Charlie Thomas, of the Peters Creek District, said he thought things had changed since the 1960s when he was drafted to serve in the Army and went to Vietnam, but “it seems like Patrick County is a magnet for a whole lot of hate groups. We think Adolf Hitler is dead,” but you can’t kill a demon, Thomas said.
He called for a suspension of funds until the squad terminates McNabb’s employment. “I’m not saying you should change Jeb Stuart’s name, just change the game,”
Thomas also expressed concerns about the kind of care a person of color would receive from a person who shares similar views about race.
“We don’t want our money to be spent on somebody who will put us out when we think we’re getting help,” he said.
Karen Spencer, of the Peters Creek District, said she had read all of the current information available. “I don’t know if it’s completely true. I applaud Mr. McNabb for being here tonight, and I will cross the depths of the ocean” for him to have his freedom of speech.
Spencer said she was not in favor of withdrawing support for the squad, but did support withdrawing support of him continuing as an EMT.
Wren Williams, of Schneider & Williams, P.C. and volunteer attorney for the squad, encouraged the county to allow the squad to handle the situation.
McNabb has served as a paid, part-time EMT with the squad since November, 2017, working 24 hours per month and paid using soft billing revenues, Williams said.

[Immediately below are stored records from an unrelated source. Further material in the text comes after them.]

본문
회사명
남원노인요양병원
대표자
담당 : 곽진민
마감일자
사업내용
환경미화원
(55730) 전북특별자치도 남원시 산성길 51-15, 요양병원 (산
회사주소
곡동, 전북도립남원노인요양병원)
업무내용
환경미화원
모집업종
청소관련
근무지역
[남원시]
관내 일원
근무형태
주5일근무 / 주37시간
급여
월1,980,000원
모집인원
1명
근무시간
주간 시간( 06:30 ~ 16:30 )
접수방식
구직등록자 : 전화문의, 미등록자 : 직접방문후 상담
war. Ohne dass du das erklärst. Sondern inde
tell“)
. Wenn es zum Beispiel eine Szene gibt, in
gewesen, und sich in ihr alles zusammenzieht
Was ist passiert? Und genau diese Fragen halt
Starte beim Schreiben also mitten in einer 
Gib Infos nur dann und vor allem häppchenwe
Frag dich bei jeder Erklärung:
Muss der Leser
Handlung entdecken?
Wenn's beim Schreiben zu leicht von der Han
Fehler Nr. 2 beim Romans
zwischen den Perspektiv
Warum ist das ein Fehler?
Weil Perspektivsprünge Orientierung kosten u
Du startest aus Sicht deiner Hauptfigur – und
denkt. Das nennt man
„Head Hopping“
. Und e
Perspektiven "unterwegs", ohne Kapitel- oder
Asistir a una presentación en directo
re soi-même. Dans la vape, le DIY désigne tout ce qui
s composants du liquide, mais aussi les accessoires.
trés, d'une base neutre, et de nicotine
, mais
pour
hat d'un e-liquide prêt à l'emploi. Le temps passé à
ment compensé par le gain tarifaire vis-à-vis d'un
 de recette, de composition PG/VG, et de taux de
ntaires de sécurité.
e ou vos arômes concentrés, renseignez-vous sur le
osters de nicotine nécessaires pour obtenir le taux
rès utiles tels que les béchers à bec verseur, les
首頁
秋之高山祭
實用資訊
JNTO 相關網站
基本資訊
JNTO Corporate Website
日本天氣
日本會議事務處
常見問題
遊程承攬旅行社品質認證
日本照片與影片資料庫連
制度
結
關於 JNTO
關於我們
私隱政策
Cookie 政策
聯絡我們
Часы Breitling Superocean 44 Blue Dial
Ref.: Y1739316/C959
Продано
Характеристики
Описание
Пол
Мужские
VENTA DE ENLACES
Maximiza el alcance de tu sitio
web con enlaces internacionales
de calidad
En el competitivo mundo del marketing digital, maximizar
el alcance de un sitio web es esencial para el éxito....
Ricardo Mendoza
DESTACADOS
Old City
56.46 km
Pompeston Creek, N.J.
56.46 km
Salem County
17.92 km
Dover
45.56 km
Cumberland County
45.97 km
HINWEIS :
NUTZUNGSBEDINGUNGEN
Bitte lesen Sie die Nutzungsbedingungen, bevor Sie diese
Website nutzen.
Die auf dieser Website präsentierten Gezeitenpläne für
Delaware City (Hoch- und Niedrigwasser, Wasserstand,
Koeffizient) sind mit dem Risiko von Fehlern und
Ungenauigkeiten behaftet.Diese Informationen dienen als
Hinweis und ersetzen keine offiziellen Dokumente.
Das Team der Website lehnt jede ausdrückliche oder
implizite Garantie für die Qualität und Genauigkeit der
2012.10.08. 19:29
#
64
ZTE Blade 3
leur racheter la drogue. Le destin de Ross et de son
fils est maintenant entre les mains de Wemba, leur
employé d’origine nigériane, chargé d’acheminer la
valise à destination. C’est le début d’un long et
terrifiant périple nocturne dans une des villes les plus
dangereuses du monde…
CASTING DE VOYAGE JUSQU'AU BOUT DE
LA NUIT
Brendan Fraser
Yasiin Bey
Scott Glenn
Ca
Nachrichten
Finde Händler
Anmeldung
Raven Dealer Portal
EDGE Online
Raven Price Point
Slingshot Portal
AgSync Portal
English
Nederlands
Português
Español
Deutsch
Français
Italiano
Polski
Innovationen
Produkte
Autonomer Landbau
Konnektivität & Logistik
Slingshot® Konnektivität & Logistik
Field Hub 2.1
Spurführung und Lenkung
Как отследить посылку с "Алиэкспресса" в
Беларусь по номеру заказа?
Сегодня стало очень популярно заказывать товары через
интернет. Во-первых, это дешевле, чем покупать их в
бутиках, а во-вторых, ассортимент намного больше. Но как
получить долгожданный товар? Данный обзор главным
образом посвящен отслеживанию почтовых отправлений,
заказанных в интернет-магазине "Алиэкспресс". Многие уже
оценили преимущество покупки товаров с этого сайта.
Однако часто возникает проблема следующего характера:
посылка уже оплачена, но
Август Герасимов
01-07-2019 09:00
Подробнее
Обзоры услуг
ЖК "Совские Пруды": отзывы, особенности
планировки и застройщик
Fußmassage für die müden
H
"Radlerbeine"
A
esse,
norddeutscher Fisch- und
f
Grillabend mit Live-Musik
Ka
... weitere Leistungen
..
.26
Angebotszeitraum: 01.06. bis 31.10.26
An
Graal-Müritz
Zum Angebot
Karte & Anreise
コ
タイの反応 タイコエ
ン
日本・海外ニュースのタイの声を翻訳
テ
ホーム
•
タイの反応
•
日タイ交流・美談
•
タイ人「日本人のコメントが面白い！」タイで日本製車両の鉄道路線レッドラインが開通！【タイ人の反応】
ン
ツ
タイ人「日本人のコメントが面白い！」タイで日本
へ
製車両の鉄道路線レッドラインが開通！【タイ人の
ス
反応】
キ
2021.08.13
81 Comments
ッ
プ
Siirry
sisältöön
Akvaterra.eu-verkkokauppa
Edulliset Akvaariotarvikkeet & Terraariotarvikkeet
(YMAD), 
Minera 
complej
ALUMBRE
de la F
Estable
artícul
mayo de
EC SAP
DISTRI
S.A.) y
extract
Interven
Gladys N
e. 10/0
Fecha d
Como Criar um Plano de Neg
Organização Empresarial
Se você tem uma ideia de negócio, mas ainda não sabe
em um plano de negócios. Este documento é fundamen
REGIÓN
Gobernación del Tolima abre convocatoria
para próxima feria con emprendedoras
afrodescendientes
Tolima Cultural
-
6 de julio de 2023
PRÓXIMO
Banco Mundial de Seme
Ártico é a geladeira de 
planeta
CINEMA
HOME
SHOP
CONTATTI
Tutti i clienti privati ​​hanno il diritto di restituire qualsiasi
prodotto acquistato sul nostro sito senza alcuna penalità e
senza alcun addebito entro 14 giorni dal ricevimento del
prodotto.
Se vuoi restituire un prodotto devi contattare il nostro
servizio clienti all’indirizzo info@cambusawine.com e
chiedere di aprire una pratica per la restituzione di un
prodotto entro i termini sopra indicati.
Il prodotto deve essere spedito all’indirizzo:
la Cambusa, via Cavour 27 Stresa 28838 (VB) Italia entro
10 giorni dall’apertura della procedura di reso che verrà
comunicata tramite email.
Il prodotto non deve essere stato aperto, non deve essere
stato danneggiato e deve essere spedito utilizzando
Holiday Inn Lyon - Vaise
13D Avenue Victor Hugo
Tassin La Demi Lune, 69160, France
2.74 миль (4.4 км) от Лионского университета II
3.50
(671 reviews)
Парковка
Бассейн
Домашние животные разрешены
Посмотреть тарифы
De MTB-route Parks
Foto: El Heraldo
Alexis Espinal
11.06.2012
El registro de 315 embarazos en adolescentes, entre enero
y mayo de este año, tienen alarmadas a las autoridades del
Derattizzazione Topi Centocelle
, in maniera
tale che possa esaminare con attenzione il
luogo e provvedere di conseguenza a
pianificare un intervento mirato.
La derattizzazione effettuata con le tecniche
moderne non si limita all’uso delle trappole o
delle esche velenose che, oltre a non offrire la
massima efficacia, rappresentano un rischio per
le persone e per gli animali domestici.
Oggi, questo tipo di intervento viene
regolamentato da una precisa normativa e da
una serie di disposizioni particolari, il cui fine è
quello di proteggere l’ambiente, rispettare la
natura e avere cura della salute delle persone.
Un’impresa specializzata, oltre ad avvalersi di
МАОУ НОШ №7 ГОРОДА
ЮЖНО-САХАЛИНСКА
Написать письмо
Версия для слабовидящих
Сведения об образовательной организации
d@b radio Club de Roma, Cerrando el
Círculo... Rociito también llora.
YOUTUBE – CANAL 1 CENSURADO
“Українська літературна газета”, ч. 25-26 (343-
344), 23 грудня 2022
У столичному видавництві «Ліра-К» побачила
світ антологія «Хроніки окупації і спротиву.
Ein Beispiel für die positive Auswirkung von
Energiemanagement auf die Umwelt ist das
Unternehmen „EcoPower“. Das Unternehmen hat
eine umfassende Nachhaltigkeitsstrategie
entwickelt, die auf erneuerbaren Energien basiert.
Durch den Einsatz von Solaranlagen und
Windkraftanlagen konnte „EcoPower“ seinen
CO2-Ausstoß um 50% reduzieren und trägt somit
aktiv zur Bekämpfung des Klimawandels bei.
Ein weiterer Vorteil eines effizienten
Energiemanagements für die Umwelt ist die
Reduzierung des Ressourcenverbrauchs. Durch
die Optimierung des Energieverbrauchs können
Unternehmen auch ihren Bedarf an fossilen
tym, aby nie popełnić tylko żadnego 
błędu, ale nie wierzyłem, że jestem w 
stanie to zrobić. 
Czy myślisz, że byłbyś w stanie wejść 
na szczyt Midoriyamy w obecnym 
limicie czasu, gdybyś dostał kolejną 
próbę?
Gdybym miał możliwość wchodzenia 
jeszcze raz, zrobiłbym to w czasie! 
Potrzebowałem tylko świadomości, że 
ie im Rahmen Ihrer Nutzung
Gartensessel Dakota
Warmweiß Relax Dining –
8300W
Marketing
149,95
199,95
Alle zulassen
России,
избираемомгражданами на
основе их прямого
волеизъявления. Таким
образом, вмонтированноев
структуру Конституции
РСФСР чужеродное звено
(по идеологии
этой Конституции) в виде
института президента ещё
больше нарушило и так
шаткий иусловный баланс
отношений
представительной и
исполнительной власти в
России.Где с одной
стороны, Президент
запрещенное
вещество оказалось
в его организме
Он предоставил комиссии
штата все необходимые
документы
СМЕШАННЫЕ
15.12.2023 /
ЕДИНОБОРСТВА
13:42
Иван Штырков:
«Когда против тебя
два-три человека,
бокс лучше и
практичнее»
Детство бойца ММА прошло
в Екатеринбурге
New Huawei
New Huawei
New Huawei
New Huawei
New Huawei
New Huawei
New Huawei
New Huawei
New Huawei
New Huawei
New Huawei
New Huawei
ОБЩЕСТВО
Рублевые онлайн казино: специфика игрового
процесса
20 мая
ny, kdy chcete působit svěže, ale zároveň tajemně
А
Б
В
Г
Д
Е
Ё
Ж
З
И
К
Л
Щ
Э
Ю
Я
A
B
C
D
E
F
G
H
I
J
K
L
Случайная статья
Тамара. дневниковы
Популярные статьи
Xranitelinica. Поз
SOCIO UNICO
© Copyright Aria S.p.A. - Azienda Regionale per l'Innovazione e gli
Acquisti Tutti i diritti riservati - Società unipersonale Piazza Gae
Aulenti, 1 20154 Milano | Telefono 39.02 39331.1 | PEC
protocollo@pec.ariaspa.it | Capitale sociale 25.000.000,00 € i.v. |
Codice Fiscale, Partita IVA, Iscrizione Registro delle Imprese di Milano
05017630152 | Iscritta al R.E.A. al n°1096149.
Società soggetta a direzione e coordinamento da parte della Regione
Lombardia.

“Let me be very clear: Jeb Stuart Rescue Squad does not condone, support, agree with or look with favor upon Mr. McNabb’s comments regarding” the race or religions of others, Williams said. “His statements, true or not, fiction or non-fiction, are wrong, indecent and do not represent” the squad, its members or Patrick residents.
However, Williams said McNabb has the right to free speech. The Supreme Court reaffirmed in April, 2017 that there is “no hate speech exception to the First Amendment. … Please do not support Dr. Boyce’s call to withhold funding to the squad. We are handling this matter with Due Process: a decision that has been supported by the Department of Health, the Virginia Employment Commission, every legal and HR (human resources) professional I have spoken with about the matter and the countless articles I have read on HR law and the First Amendment since stepping in to help,” he said.
“Make a statement that Patrick County does not stand for this type of behavior. I agree, but don’t go any further,” Williams said, urging the board to protect the county, its residents and the squad “from being dragged into costly litigation.”
Alan Black, of the Blue Ridge District and the county’s attorney, said he has been corresponding with Naomi Hodge Muse, president of the Martinsville-Henry County NAACP (National Association for the Advancement of Colored People), which also covers Patrick County.
Black said she is very disturbed by the blog and Twitter posts by the EMT and is concerned that someone with such racist views is serving the public in Patrick County.
She thinks that the investigation by the state should run its course and that local squad and supervisors should wait until the investigation is completed.
“She does not recommend that Mr. McNabb be fired because she is suspicious that what he wants most of all is to be viewed as a victim and martyr for his beliefs, and that he can then use his martyrdom and victimhood to promote moral patriot and notoriety for his program and his thoughts,” Black said.
Jerry Wilson encouraged the board not to glorify McNabb or the situation. “All you’re doing is arguing and no one is making a point. The only one I’ve heard so far this evening make a point is Mr. Williams because he is at least sharp enough to know if you fire this guy … you cannot just fire someone if they just make a statement if you don’t have your ducks in a row.”